身勝手に付き合うばかりが優しさではないし、付き合いたいと思うモノばかりではない 後編

ただそこで話は終わらず優作は何とか蘭に後にする予定だった誤魔化す方面の話をしていって、何とか蘭を誤魔化すことには成功はしたがやはりというか新一が帰ってこない事についてに、悲しげな様子を見せていて新一も辛そうな様子だったとの事だった。

だがアムロからすればいずれ来る事だったのが少し早かっただけだというのもだが、それで辛いならリタイアする方がいいと冷たく言って新一をより苦渋に満ちた顔に変えた。これから蘭に秘密を隠しながら活動しなければならないのに一度でそうなるくらいなら、さっさと諦めた方がいいと。

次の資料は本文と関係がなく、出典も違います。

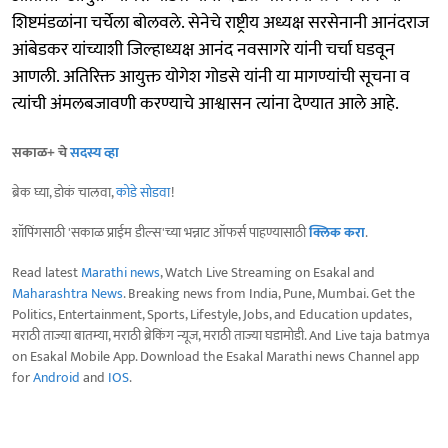
शिष्टमंडळांना चर्चेला बोलवले. सेनेचे राष्ट्रीय अध्यक्ष सरसेनानी आनंदराज
आंबेडकर यांच्याशी जिल्हाध्यक्ष आनंद नवसागरे यांनी चर्चा घडवून
आणली. अतिरिक्त आयुक्त योगेश गोडसे यांनी या मागण्यांची सूचना व
त्यांची अंमलबजावणी करण्याचे आश्वासन त्यांना देण्यात आले आहे.
सकाळ+ चे
सदस्य व्हा
ब्रेक घ्या, डोकं चालवा,
कोडे सोडवा
!
शॉपिंगसाठी 'सकाळ प्राईम डील्स'च्या भन्नाट ऑफर्स पाहण्यासाठी
क्लिक करा
.
Read latest
Marathi news
, Watch Live Streaming on Esakal and
Maharashtra News
. Breaking news from India, Pune, Mumbai. Get the
Politics, Entertainment, Sports, Lifestyle, Jobs, and Education updates,
मराठी ताज्या बातम्या, मराठी ब्रेकिंग न्यूज, मराठी ताज्या घडामोडी. And Live taja batmya
on Esakal Mobile App. Download the Esakal Marathi news Channel app
for
Android
and
IOS
.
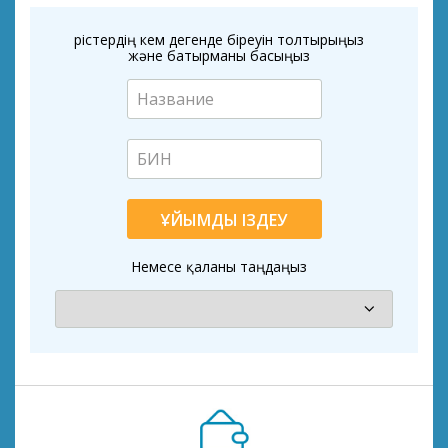
Өрістердің кем дегенде біреуін толтырыңыз
және батырманы басыңыз
ҰЙЫМДЫ ІЗДЕУ
Немесе қаланы таңдаңыз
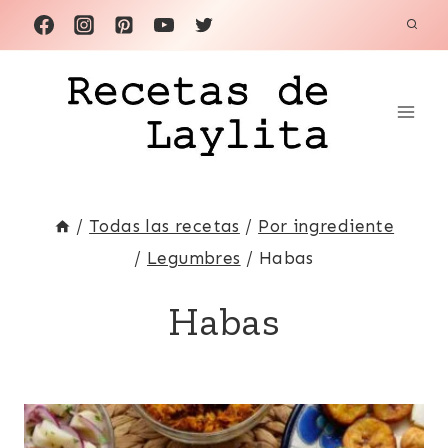
Saltar
al
contenido
/
Todas las recetas
/
Por ingrediente
/
Legumbres
/
Habas
Habas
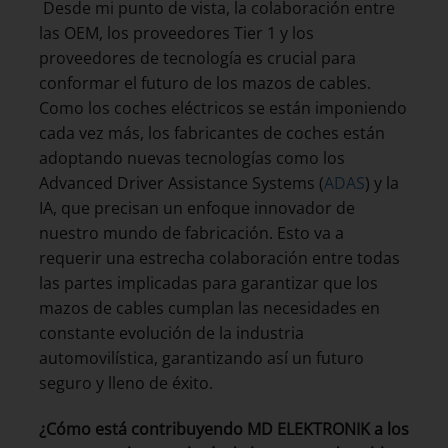
Desde mi punto de vista, la colaboración entre
las OEM, los proveedores Tier 1 y los
proveedores de tecnología es crucial para
conformar el futuro de los mazos de cables.
Como los coches eléctricos se están imponiendo
cada vez más, los fabricantes de coches están
adoptando nuevas tecnologías como los
Advanced Driver Assistance Systems (
ADAS
) y la
IA, que precisan un enfoque innovador de
nuestro mundo de fabricación. Esto va a
requerir una estrecha colaboración entre todas
las partes implicadas para garantizar que los
mazos de cables cumplan las necesidades en
constante evolución de la industria
automovilística, garantizando así un futuro
seguro y lleno de éxito.
¿Cómo está contribuyendo MD ELEKTRONIK a los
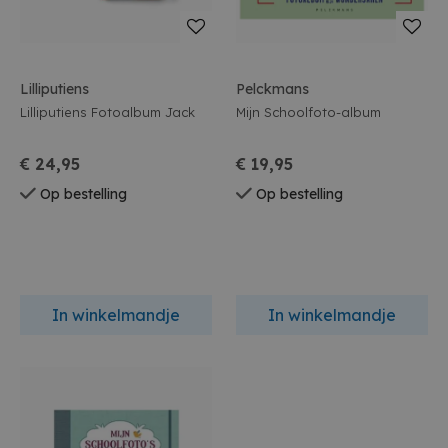
Lilliputiens
Pelckmans
Lilliputiens Fotoalbum Jack
Mijn Schoolfoto-album
€ 24,95
€ 19,95
Op bestelling
Op bestelling
In winkelmandje
In winkelmandje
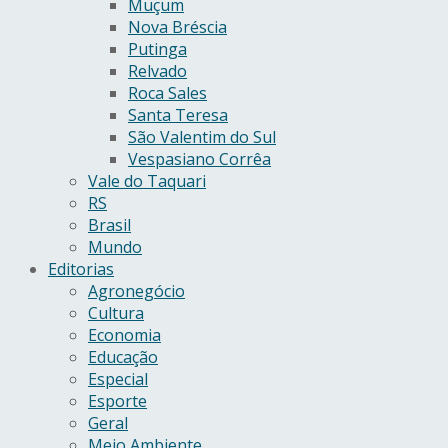
Muçum
Nova Bréscia
Putinga
Relvado
Roca Sales
Santa Teresa
São Valentim do Sul
Vespasiano Corrêa
Vale do Taquari
RS
Brasil
Mundo
Editorias
Agronegócio
Cultura
Economia
Educação
Especial
Esporte
Geral
Meio Ambiente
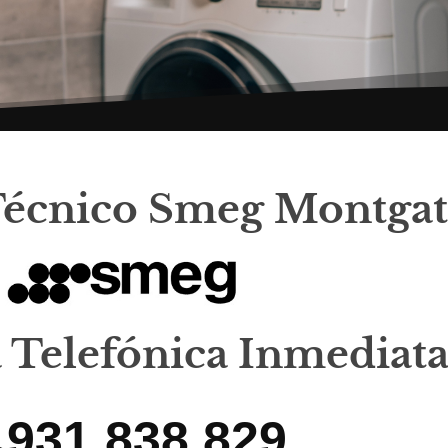
Técnico Smeg Montgat
a Telefónica Inmediat
931 838 829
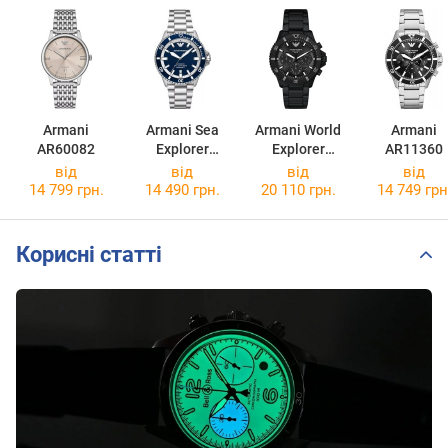
Armani
Armani Sea
Armani World
Armani
AR60082
Explorer
Explorer
AR11360
AR60079
AR11784
від
від
від
від
14 799 грн.
14 490 грн.
20 110 грн.
14 749 грн
Корисні статті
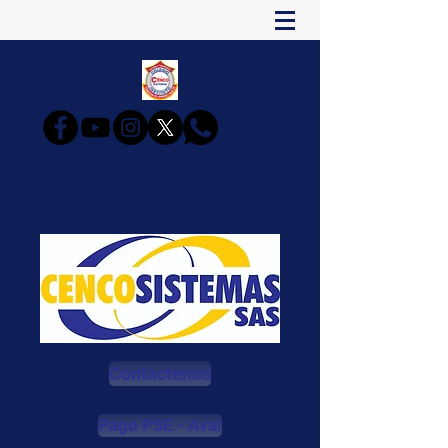
CENCOSISTEMAS
Estudia y Triunfarás
Contáctenos
Pago PSE - Aval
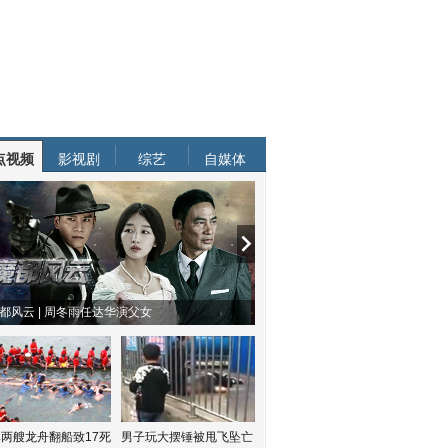
点视频
影视剧
综艺
自媒体
都风云 | 周冬雨任达华演父女
两艘龙舟翻船致17死
男子玩大摆锤被甩飞坠亡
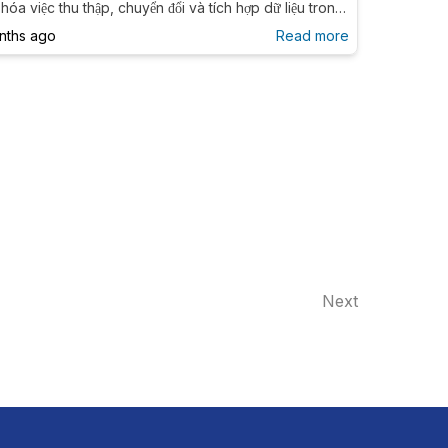
hóa việc thu thập, chuyển đổi và tích hợp dữ liệu trong
nh thái AWS. Hướng dẫn chi tiết cách hoạt động, các
nths ago
Read more
năng chính, use case, và so sánh với Athena và
ift.
Next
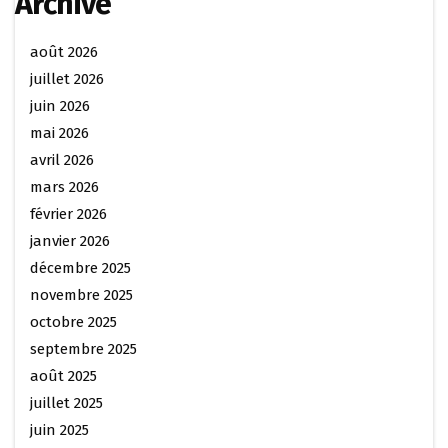
Archive
août 2026
juillet 2026
juin 2026
mai 2026
avril 2026
mars 2026
février 2026
janvier 2026
décembre 2025
novembre 2025
octobre 2025
septembre 2025
août 2025
juillet 2025
juin 2025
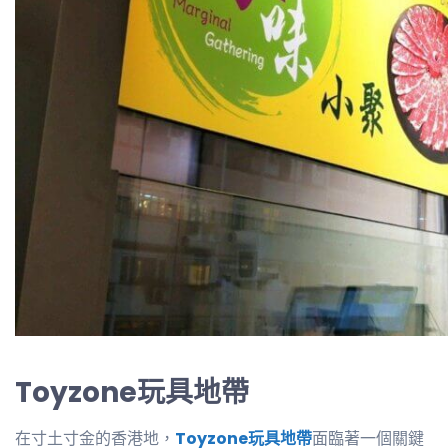
Toyzone玩具地帶
在寸土寸金的香港地，
Toyzone玩具地帶
面臨著一個關鍵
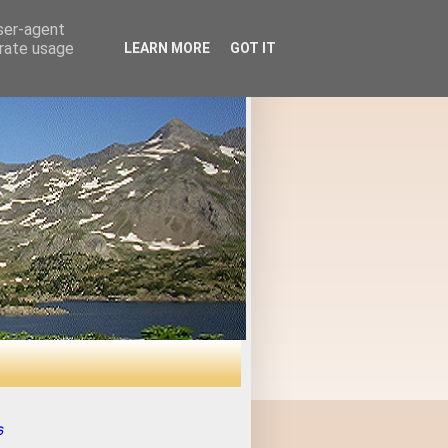
user-agent
erate usage
LEARN MORE
GOT IT
s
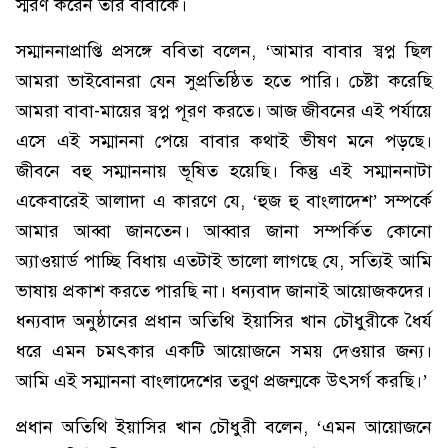
স্মরণ করেন তার বাবাকে।
সম্মাননাপ্রাপ্তি প্রসঙ্গে ববিতা বলেন, ‘আমার বাবার স্বপ্ন ছিল
আমরা ভাইবোনরা যেন সুপ্রতিষ্ঠিত হতে পারি। চেষ্টা করেছি
আমরা বাবা-মায়ের স্বপ্ন পূরণ করতে। আজ জীবনের এই পর্যায়ে
এসে এই সম্মাননা পেয়ে বাবার কথাই ভীষণ মনে পড়ছে।
জীবনে বহু সম্মাননায় ভূষিত হয়েছি। কিন্তু এই সম্মাননাটা
একেবারেই আলাদা এ কারণে যে, ‘হুজ হু বাংলাদেশ’ সম্পর্কে
আমার আব্বা জানতেন। আব্বার জানা সম্পর্কিত কোনো
অ্যাওয়ার্ড পাচ্ছি বিধায় এতটাই ভালো লাগছে যে, সত্যিই আমি
ভাষায় প্রকাশ করতে পারছি না। ধন্যবাদ জানাই আয়োজকদের।
ধন্যবাদ অনুষ্ঠানের প্রধান অতিথি ইয়াসির খান চৌধুরীকে ধৈর্য
ধরে এমন চমৎকার একটি আয়োজনে সময় দেওয়ার জন্য।
আমি এই সম্মাননা বাংলাদেশের তরুণ প্রজন্মকে উৎসর্গ করছি।’
প্রধান অতিথি ইয়াসির খান চৌধুরী বলেন, ‘এমন আয়োজনে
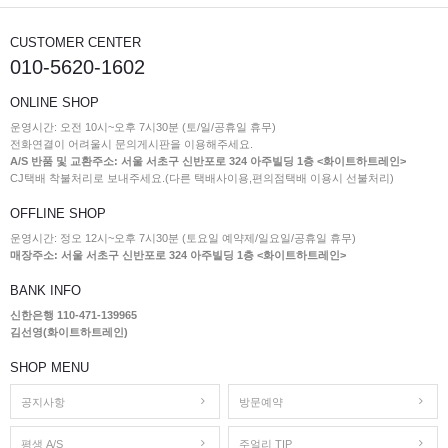
CUSTOMER CENTER
010-5620-1602
ONLINE SHOP
운영시간: 오전 10시~오후 7시30분 (토/일/공휴일 휴무)
전화연결이 어려울시 문의게시판을 이용해주세요.
A/S 반품 및 교환주소: 서울 서초구 신반포로 324 아주빌딩 1층 <화이트하트레인>
CJ택배 착불처리로 보내주세요.(다른 택배사이용,편의점택배 이용시 선불처리)
OFFLINE SHOP
운영시간: 정오 12시~오후 7시30분 (토요일 예약제/일요일/공휴일 휴무)
매장주소: 서울 서초구 신반포로 324 아주빌딩 1층 <화이트하트레인>
BANK INFO
신한은행 110-471-139965
김선영(화이트하트레인)
SHOP MENU
공지사항
방문예약
평생 A/S
주얼리 TIP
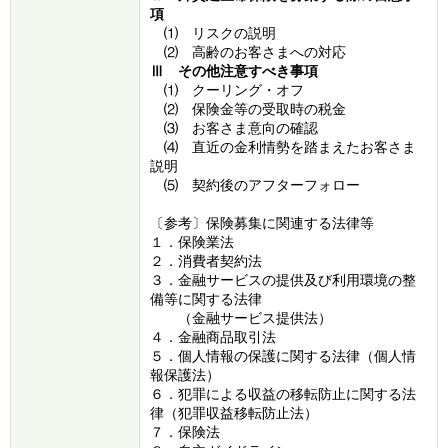
項
⑴ リスクの説明
⑵ 高齢のお客さまへの対応
Ⅲ その他注意すべき事項
⑴ クーリング・オフ
⑵ 保険金等の受取時の税金
⑶ お客さま意向の確認
⑷ 直近の金利情勢を踏まえたお客さま
説明
⑸ 契約後のアフターフォロー
〔参考〕保険募集に関連する法律等
１．保険業法
２．消費者契約法
３．金融サービスの提供及び利用環境の整
備等に関する法律
（金融サービス提供法）
４．金融商品取引法
５．個人情報の保護に関する法律（個人情
報保護法）
６．犯罪による収益の移転防止に関する法
律（犯罪収益移転防止法）
７．保険法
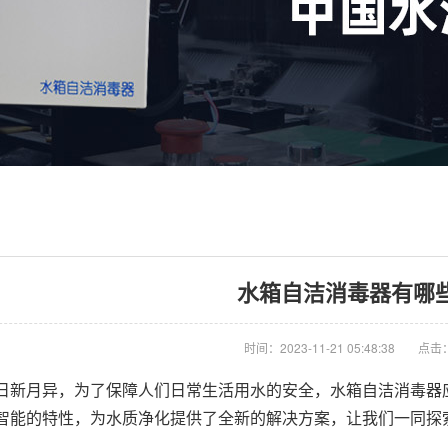
水箱自洁消毒器有哪
时间：2023-11-21 05:48:38
点击：
日新月异，为了保障人们日常生活用水的安全，水箱自洁消毒器
智能的特性，为水质净化提供了全新的解决方案，让我们一同探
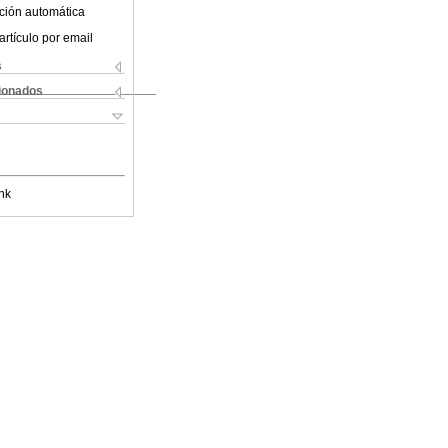
ción automática
artículo por email
s
cionados
nk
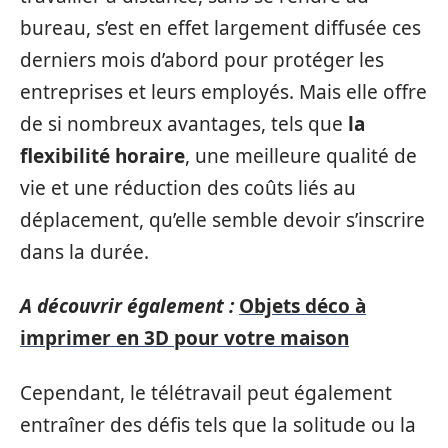
bureau, s’est en effet largement diffusée ces
derniers mois d’abord pour protéger les
entreprises et leurs employés. Mais elle offre
de si nombreux avantages, tels que
la
flexibilité horaire
, une meilleure qualité de
vie et une réduction des coûts liés au
déplacement, qu’elle semble devoir s’inscrire
dans la durée.
A découvrir également :
Objets déco à
imprimer en 3D pour votre maison
Cependant, le télétravail peut également
entraîner des défis tels que la solitude ou la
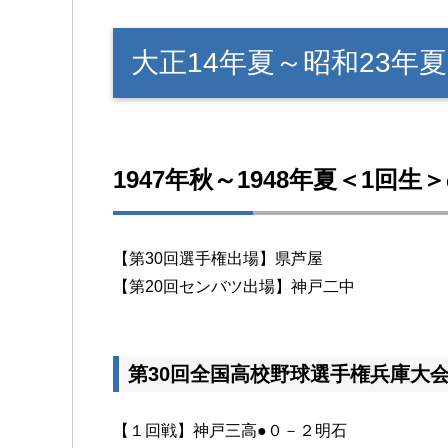
大正14年夏～昭和23年
1947年秋～1948年夏＜1回生
【第30回選手権出場】県芦屋
【第20回センバツ出場】神戸二中
第30回全国高校野球選手権兵庫大
【１回戦】神戸三高●０－２明石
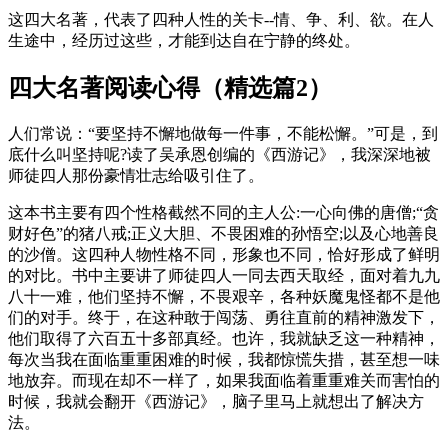
这四大名著，代表了四种人性的关卡--情、争、利、欲。在人
生途中，经历过这些，才能到达自在宁静的终处。
四大名著阅读心得（精选篇2）
人们常说：“要坚持不懈地做每一件事，不能松懈。”可是，到
底什么叫坚持呢?读了吴承恩创编的《西游记》，我深深地被
师徒四人那份豪情壮志给吸引住了。
这本书主要有四个性格截然不同的主人公:一心向佛的唐僧;“贪
财好色”的猪八戒;正义大胆、不畏困难的孙悟空;以及心地善良
的沙僧。这四种人物性格不同，形象也不同，恰好形成了鲜明
的对比。书中主要讲了师徒四人一同去西天取经，面对着九九
八十一难，他们坚持不懈，不畏艰辛，各种妖魔鬼怪都不是他
们的对手。终于，在这种敢于闯荡、勇往直前的精神激发下，
他们取得了六百五十多部真经。也许，我就缺乏这一种精神，
每次当我在面临重重困难的时候，我都惊慌失措，甚至想一味
地放弃。而现在却不一样了，如果我面临着重重难关而害怕的
时候，我就会翻开《西游记》，脑子里马上就想出了解决方
法。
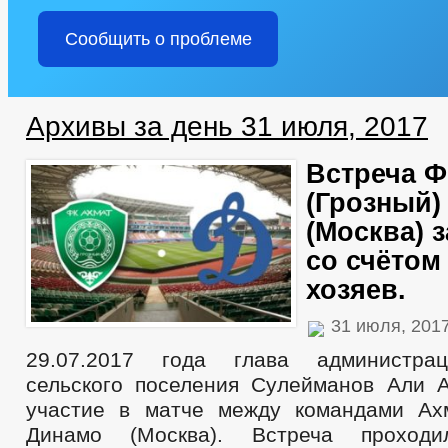
Сообщить о проблеме
Архивы за день 31 июля, 2017
Встреча Ф
(Грозный)
(Москва) 
со счётом 
хозяев.
31 июля, 201
29.07.2017 года глава администра
сельского поселения Сулейманов Али 
участие в матче между командами Ах
Динамо (Москва). Встреча проход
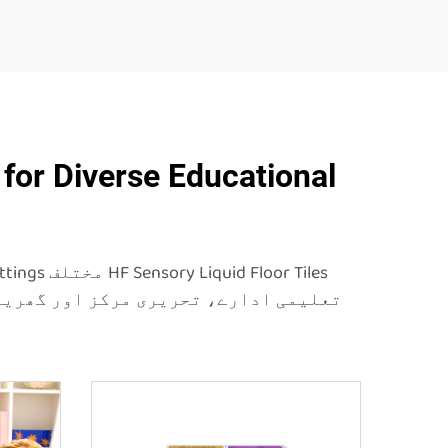
for Diverse Educational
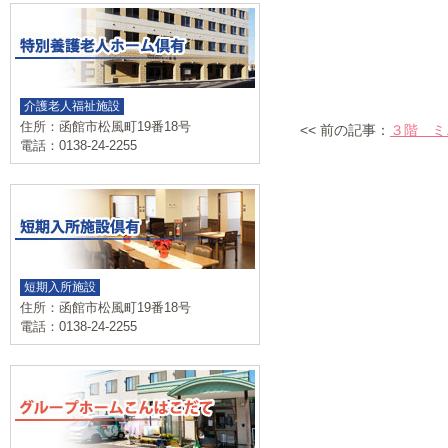
介護老人福祉施設
住所：函館市松風町19番18号
<< 前の記事：
３階 ミ
電話：0138-24-2255
短期入所施設
住所：函館市松風町19番18号
電話：0138-24-2255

まぁそんなことを言ってももうここまで来たんだから引けるわけなんてないと案の定新一が返した事で、結局は数日経ってアムロは優作が手続きを済ませた探偵事務所の主となることになり、その上で事務所の一角を使う形で優作と有希子は事務所が開いている時間はずっと事務所にいるのである・・・






「・・・まぁその点ではやはり蘭がこっちに頻繁に来るのは仕方無いというか、どうしようもない事なんですけれどね」
「・・・俺もそんな頻繁にアムロ達のとこに行くのは向こうの迷惑になるし、新一の事で何かあったらすぐに連絡してくれるんだからっつってんだけどな・・・ホント蘭が新一に対してどんだけの気持ちでいるのかを嫌でも感じざるを得ねぇよ・・・」
「そこに輪をかける形で新一も新一でまた蘭に関して複雑だという姿を見せている事が俺としてもという気持ちですよ・・・」
そんな流れの中でアムロが蘭についてを申し訳なさそうに口にすると小五郎は親の視点から疲れたように顔を歪めながら言葉を発し、アムロもまた新一の事について同じように漏らしていく。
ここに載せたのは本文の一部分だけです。